New Minimum EPC Grading Brought In For Commercial Premises

Hello Readers,

You may or may not be aware of a significant change to EPC requirements for commercial buildings that came in on 1st April 2023. This change reflects the minimum EPC requirement which is now an ‘E’ rating.

This requirement applies to new and existing commercial leases, with potential fines of up to £150,000 for landlords who do not comply. This is a significant movement towards NetZero, however unlike changes to residential properties this change is not as common knowledge.

With many landlords not being aware of this change, there could be some very significant bills needing to be paid. There’s a minimum fine £5,000 for non-compliant properties let for less than three months and those let for over three months could reach 20% of the rateable value of the property with a minimum fine of £10,000 to a maximum of £150,000.

I personally agree with improving energy efficiency and aiming for NetZero by 2050, but don’t doubt that the costs associated with making improvements will simply be passed onto businesses who are already suffering from increased costs at all angles.

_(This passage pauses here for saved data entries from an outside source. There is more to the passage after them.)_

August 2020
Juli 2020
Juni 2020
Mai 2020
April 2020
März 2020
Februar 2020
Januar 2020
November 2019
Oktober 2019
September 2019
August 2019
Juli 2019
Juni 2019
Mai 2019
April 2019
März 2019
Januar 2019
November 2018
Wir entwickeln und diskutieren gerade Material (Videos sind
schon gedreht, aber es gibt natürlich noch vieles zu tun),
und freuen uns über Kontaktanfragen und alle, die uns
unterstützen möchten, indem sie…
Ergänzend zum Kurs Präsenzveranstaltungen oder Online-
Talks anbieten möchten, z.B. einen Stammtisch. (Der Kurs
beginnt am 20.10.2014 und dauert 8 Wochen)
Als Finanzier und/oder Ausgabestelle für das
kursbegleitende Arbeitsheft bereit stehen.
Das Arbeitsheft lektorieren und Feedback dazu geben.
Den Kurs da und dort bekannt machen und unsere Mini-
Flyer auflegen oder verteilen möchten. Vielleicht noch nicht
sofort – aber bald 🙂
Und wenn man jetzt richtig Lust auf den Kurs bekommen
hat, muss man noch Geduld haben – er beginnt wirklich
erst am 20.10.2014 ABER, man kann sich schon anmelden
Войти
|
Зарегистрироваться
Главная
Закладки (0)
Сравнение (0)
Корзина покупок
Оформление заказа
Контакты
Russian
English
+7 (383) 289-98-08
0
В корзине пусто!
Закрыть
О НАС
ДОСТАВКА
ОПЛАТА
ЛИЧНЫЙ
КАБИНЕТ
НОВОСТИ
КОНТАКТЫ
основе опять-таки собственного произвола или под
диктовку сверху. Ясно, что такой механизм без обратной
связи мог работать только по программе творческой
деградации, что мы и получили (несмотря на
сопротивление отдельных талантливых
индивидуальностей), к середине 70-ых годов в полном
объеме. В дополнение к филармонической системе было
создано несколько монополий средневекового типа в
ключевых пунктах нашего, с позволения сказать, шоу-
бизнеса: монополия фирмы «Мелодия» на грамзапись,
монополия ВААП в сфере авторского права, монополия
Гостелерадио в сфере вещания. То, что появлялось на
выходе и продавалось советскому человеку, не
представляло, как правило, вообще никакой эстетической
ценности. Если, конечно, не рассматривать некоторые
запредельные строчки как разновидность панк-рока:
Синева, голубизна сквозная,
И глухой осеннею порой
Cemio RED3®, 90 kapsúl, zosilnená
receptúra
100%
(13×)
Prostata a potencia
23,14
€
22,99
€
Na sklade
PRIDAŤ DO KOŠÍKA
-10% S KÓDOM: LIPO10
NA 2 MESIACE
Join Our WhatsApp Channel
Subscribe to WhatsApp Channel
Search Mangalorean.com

Is this the time to make these changes..? That’s the question we need to be asking ourselves!

Further changes down the line

There is a potentially concerning move in the horizon however, because as part of the transformation of the UK energy system and delivery of NetZero, it’s the intention for all rented non-domestic buildings to have an EPC rating of B by 2030.

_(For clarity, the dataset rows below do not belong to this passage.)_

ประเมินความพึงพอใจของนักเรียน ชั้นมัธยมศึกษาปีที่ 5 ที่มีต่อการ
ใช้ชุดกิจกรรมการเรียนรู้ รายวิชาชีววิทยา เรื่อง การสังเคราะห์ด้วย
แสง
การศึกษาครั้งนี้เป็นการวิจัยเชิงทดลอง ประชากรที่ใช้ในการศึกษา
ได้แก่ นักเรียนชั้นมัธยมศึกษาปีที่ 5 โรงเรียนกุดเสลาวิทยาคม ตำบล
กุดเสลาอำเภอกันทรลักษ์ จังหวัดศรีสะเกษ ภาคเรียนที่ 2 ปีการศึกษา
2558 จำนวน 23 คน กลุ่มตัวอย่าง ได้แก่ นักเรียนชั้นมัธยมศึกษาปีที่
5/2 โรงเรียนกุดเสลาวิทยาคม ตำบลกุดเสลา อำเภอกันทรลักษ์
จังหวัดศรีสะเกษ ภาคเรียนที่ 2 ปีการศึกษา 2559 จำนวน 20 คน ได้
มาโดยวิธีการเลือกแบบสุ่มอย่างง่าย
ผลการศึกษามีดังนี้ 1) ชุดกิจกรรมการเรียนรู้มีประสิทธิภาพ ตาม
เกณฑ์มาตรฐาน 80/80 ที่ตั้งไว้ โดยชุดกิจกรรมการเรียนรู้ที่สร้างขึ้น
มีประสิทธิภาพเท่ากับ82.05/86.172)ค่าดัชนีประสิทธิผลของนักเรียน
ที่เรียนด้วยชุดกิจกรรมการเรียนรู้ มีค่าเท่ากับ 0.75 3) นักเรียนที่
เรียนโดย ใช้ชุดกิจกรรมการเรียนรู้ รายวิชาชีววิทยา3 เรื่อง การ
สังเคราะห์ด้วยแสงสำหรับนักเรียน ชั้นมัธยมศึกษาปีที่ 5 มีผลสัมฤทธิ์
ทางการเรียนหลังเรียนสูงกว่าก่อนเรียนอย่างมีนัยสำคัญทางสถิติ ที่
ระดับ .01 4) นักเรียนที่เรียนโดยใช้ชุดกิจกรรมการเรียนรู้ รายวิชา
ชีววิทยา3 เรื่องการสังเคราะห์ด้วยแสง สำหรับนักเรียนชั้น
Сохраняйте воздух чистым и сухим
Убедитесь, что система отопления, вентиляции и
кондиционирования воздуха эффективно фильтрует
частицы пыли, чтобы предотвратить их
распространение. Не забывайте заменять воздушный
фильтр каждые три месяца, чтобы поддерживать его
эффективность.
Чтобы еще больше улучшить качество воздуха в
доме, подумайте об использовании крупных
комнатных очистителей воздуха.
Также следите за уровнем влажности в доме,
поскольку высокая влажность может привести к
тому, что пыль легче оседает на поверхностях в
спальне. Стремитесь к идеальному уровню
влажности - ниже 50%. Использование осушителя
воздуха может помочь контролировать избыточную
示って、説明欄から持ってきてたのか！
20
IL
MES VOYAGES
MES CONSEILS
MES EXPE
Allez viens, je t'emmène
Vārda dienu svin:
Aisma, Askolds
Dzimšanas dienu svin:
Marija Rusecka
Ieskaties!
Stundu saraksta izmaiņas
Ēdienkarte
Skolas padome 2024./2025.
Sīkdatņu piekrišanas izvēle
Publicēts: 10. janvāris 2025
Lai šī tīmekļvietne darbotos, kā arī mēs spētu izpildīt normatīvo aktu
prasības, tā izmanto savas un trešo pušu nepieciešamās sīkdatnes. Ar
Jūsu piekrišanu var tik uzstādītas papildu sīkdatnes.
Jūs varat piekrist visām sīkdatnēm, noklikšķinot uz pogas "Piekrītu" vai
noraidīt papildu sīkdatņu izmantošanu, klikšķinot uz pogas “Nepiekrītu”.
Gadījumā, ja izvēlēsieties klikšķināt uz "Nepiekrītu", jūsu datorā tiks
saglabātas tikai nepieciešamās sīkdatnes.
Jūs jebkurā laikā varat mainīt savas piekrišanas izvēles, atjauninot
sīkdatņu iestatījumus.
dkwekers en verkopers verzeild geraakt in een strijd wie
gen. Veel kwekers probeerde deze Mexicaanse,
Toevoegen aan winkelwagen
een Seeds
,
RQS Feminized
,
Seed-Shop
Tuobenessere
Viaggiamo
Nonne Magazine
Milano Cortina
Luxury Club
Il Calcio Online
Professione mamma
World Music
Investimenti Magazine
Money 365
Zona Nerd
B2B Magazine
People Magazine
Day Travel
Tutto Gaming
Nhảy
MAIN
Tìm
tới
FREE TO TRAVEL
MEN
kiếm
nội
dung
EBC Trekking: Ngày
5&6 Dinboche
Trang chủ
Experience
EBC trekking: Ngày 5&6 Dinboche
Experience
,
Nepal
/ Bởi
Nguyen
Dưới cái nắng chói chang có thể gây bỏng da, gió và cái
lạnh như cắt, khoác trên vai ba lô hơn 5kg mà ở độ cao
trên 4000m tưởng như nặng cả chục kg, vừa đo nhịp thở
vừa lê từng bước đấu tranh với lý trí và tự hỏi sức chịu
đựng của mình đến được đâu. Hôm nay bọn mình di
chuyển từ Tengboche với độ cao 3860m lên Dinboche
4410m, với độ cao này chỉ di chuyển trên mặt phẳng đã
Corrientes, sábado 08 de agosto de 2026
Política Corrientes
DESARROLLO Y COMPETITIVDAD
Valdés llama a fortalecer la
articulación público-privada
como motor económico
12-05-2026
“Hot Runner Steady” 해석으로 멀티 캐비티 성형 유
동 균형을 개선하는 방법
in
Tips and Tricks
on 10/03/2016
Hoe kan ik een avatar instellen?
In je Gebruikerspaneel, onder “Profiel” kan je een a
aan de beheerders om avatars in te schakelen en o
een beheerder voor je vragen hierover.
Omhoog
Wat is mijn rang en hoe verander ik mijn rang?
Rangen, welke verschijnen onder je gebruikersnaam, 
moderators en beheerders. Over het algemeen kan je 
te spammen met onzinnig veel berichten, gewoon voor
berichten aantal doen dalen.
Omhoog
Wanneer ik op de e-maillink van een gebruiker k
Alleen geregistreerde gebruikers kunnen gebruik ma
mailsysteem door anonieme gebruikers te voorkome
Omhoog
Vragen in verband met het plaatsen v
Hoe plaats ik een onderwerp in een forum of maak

When we bear in mind that 2030 is only seven years off, I do wonder how the country’s old, draughty, and poorly insulated commercial premises will be able to meet this new standard without significant investment on behalf of property owners!

Green leases

With all these changes taking place, I have been reading about some potential changes to how commercial leases are written, with green lease terms potentially brought in to manage energy efficiency.

For example, green lease clauses could impact several different areas such as provisions relating to:

  • Service charges – which permit landlords to include the costs of energy performance improvements in service charge costs

  • Alterations – clauses which restrict the tenant from carrying out alterations that may have a negative impact on the EPC rating or performance of the building

  • Reinstatements – preventing the tenant from reinstating alterations where there would be an adverse effect on the building’s environmental performance

  • Environmental systems – requiring the tenant to operate these correctly throughout the term

Are there any exceptions?

The answer here is yes, but this is limited and includes just where the building is:

  • listed or officially protected and the minimum energy performance requirements would unacceptably alter it
  • a temporary building only going to be used for 2 years or less
  • used as a place of worship or for other religious activities
  • an industrial site, workshop or non-residential agricultural building that doesn’t use much energy
  • a detached building with a total floor space under 50 square metres
  • due to be demolished by the seller or landlord and they have all the relevant planning and conservation consents
  • owned rather than rented
  • leased for 99 or more years or less than six months

There are some additional exemptions relating to vacant buildings and demolition if all of the following are true:

  • it’s due to be sold or rented out with vacant possession
  • it’s suitable for demolition and the site could be redeveloped
  • the buyer or tenant has applied for planning permission to demolish it

What actions to take?

Where landlords have not yet made the necessary improvements, they will want to do so promptly in order to avoid any fines over the next few months.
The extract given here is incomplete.